Basiliximab, a chimeric
monoclonal antibody with high affinity for the CD25 chain of the
interleukin-2 receptor, has significantly reduced the incidence of acute rejection episodes in renal transplant recipients. This single-arm, open-label, multicenter study investigated the efficacy and tolerability of
basiliximab immunoprophylaxis in adult patients undergoing first elective
liver transplantation. One hundred one patients (70 hepatitis C virus [HCV]-negative patients, 31 HCV-positive patients) were administered
basiliximab, 20 mg, by intravenous bolus injection the day of
transplantation (day 0) and day 4. In addition, all patients were administered triple immunosuppressive therapy with
cyclosporine,
steroids, and
azathioprine. The efficacy of
basiliximab was assessed by conventional parameters, and tolerability was assessed by the incidence of adverse events,
infections, and laboratory test result abnormalities. At 6 months, the incidence of first acute biopsy-confirmed rejection episodes was 22.8%. Rejections were more frequent in the HCV-positive (29.0%) than HCV-negative subgroup (20.0%; P =.441). No rejection episode was graded histologically as severe, and no patient required antibody
therapy for the management of acute rejection. Ten patients (9.9%) required treatment with
tacrolimus for acute rejection episodes.
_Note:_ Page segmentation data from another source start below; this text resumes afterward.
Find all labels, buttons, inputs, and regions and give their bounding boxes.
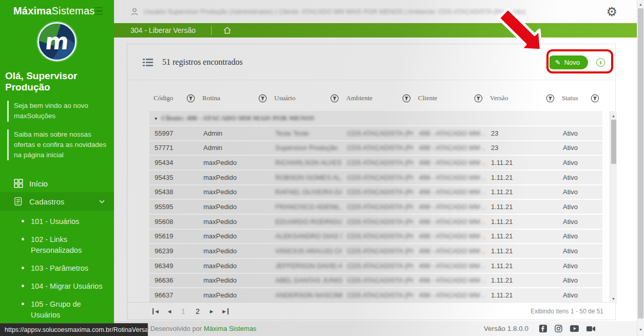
youtube-icon[interactable] bbox=[570, 325, 579, 332]
table-row[interactable]: 95608maxPedidoEDUARDO RODRIGUE...CDS ATA… bbox=[149, 215, 602, 230]
next-page-icon[interactable] bbox=[205, 308, 218, 314]
cell-versao: 23 bbox=[486, 144, 558, 152]
column-label[interactable]: Usuário bbox=[274, 94, 295, 102]
page-button-2[interactable]: 2 bbox=[191, 307, 205, 315]
brand-regular: Sistemas bbox=[52, 5, 95, 16]
cell-usuario: EDUARDO RODRIGUE... bbox=[270, 218, 342, 226]
filter-icon[interactable] bbox=[591, 94, 599, 103]
instagram-icon[interactable] bbox=[555, 325, 562, 332]
cell-rotina: maxPedido bbox=[198, 247, 270, 255]
cell-usuario: RAFAEL OLIVEIRA DA... bbox=[270, 188, 342, 196]
cell-codigo: 95595 bbox=[149, 203, 198, 211]
app-window: MáximaSistemas m Olá, Supervisor Produçã… bbox=[0, 0, 644, 336]
scroll-up-icon[interactable] bbox=[637, 1, 644, 8]
sidebar: MáximaSistemas m Olá, Supervisor Produçã… bbox=[0, 0, 114, 336]
column-label[interactable]: Código bbox=[154, 94, 173, 102]
group-row[interactable]: ▾ Cliente: 498 - ATACADO MM MAIS POR MEN… bbox=[149, 111, 602, 126]
cell-usuario: JEFFERSON DAVID A... bbox=[270, 262, 342, 270]
sidebar-item-cadastros[interactable]: Cadastros bbox=[0, 192, 114, 211]
cell-status: Ativo bbox=[558, 203, 602, 211]
welcome-note: Seja bem vindo ao novo maxSoluções bbox=[7, 101, 107, 122]
table-row[interactable]: 96636maxPedidoABEL DANTAS JUNIORCDS ATAC… bbox=[149, 274, 602, 289]
cell-rotina: maxPedido bbox=[198, 218, 270, 226]
sidebar-nav: Início Cadastros 101 - Usuários102 - Lin… bbox=[0, 175, 114, 336]
grid-header: CódigoRotinaUsuárioAmbienteClienteVersão… bbox=[149, 85, 602, 111]
table-row[interactable]: 95595maxPedidoFRANCISCO ADENIL...CDS ATA… bbox=[149, 200, 602, 215]
cell-rotina: maxPedido bbox=[198, 174, 270, 181]
table-row[interactable]: 95434maxPedidoRICHARLSON ALVES ...CDS AT… bbox=[149, 156, 602, 171]
filter-icon[interactable] bbox=[186, 94, 195, 103]
group-row-label: Cliente: 498 - ATACADO MM MAIS POR MENOS bbox=[161, 114, 314, 122]
table-row[interactable]: 96239maxPedidoVINICIUS ARAUJO CH...CDS A… bbox=[149, 244, 602, 259]
sidebar-item-104-migrar-usuarios[interactable]: 104 - Migrar Usuários bbox=[0, 277, 114, 295]
grid-scrollbar-thumb[interactable] bbox=[611, 120, 616, 164]
browser-scrollbar[interactable] bbox=[637, 0, 644, 336]
grid-icon bbox=[14, 179, 23, 188]
cell-ambiente: CDS ATACADISTA (Pr... bbox=[342, 188, 414, 196]
table-row[interactable]: 55997AdminTeste TesteCDS ATACADISTA (Pr.… bbox=[149, 126, 602, 141]
cell-cliente: 498 - ATACADO MM ... bbox=[414, 203, 486, 211]
sidebar-item-101-usuarios[interactable]: 101 - Usuários bbox=[0, 213, 114, 231]
cell-ambiente: CDS ATACADISTA (Pr... bbox=[342, 203, 414, 211]
form-icon bbox=[14, 197, 23, 206]
grid-scrollbar[interactable] bbox=[610, 111, 617, 303]
column-header-rotina: Rotina bbox=[198, 94, 270, 103]
cell-usuario: Supervisor Produção bbox=[270, 144, 342, 152]
cell-status: Ativo bbox=[558, 188, 602, 196]
cell-rotina: maxPedido bbox=[198, 262, 270, 270]
sidebar-item-105-grupo-de-usuarios[interactable]: 105 - Grupo de Usuários bbox=[0, 295, 114, 324]
facebook-icon[interactable] bbox=[539, 325, 547, 332]
sidebar-item-label: 105 - Grupo de Usuários bbox=[31, 299, 107, 321]
brand-logo-text[interactable]: MáximaSistemas bbox=[13, 5, 94, 17]
video-camera-icon[interactable] bbox=[586, 326, 595, 332]
gear-icon[interactable]: ⚙ bbox=[606, 6, 617, 18]
scroll-down-icon[interactable] bbox=[610, 295, 617, 302]
hamburger-icon[interactable] bbox=[94, 7, 103, 15]
scroll-down-icon[interactable] bbox=[637, 326, 644, 333]
sidebar-item-103-parametros[interactable]: 103 - Parâmetros bbox=[0, 259, 114, 277]
prev-page-icon[interactable] bbox=[163, 308, 176, 314]
maxima-sistemas-link[interactable]: Máxima Sistemas bbox=[204, 325, 257, 332]
table-row[interactable]: 96349maxPedidoJEFFERSON DAVID A...CDS AT… bbox=[149, 259, 602, 274]
scroll-up-icon[interactable] bbox=[610, 112, 617, 119]
column-header-usuario: Usuário bbox=[270, 94, 342, 103]
bullet-icon bbox=[22, 303, 24, 305]
filter-icon[interactable] bbox=[330, 94, 339, 103]
filter-icon[interactable] bbox=[474, 94, 483, 103]
column-label[interactable]: Versão bbox=[490, 94, 508, 102]
sidebar-item-inicio[interactable]: Início bbox=[0, 175, 114, 192]
cell-ambiente: CDS ATACADISTA (Pr... bbox=[342, 276, 414, 284]
column-label[interactable]: Status bbox=[562, 94, 578, 102]
filter-icon[interactable] bbox=[546, 94, 555, 103]
home-icon[interactable] bbox=[223, 26, 232, 34]
person-icon bbox=[130, 8, 139, 16]
cell-rotina: maxPedido bbox=[198, 203, 270, 211]
table-row[interactable]: 95435maxPedidoROBSON GOMES AL...CDS ATAC… bbox=[149, 171, 602, 185]
footer-right: Versão 1.8.0.0 bbox=[484, 325, 595, 332]
cell-usuario: ROBSON GOMES AL... bbox=[270, 174, 342, 181]
cell-rotina: Admin bbox=[198, 129, 270, 137]
filter-icon[interactable] bbox=[258, 94, 267, 103]
page-button-1[interactable]: 1 bbox=[176, 307, 191, 315]
filter-icon[interactable] bbox=[402, 94, 411, 103]
cell-versao: 1.11.21 bbox=[486, 218, 558, 226]
cell-status: Ativo bbox=[558, 291, 602, 299]
last-page-icon[interactable] bbox=[218, 308, 232, 314]
cell-rotina: maxPedido bbox=[198, 188, 270, 196]
column-label[interactable]: Cliente bbox=[418, 94, 438, 102]
cell-versao: 1.11.21 bbox=[486, 276, 558, 284]
table-row[interactable]: 95619maxPedidoALEKSANDRO DIAS S...CDS AT… bbox=[149, 230, 602, 245]
table-row[interactable]: 96637maxPedidoANDERSON NASCIME...CDS ATA… bbox=[149, 288, 602, 303]
first-page-icon[interactable] bbox=[149, 308, 163, 314]
sidebar-item-102-links-personalizados[interactable]: 102 - Links Personalizados bbox=[0, 231, 114, 259]
cell-codigo: 55997 bbox=[149, 129, 198, 137]
column-label[interactable]: Rotina bbox=[202, 94, 220, 102]
cell-usuario: ALEKSANDRO DIAS S... bbox=[270, 232, 342, 240]
column-header-cliente: Cliente bbox=[414, 94, 486, 103]
browser-scrollbar-thumb[interactable] bbox=[638, 8, 643, 319]
table-row[interactable]: 57771AdminSupervisor ProduçãoCDS ATACADI… bbox=[149, 141, 602, 156]
table-row[interactable]: 95438maxPedidoRAFAEL OLIVEIRA DA...CDS A… bbox=[149, 185, 602, 200]
app-version: Versão 1.8.0.0 bbox=[484, 325, 528, 332]
column-label[interactable]: Ambiente bbox=[346, 94, 372, 102]
cell-codigo: 96636 bbox=[149, 276, 198, 284]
Patient and graft survival rates at 12 months were 90.1% and 88.1%, respectively.
Basiliximab caused no
injection-site reactions,
anaphylaxis, or
cytokine release syndrome. Five
malignancies were reported at 12 months: of these, three
malignancies predated
transplantation surgery. Compared with earlier studies, the addition of
basiliximab immunoprophylaxis to triple immunosuppressive therapy provides increased efficacy in reducing the incidence of acute rejection episodes, with no clinically significant increase in adverse events.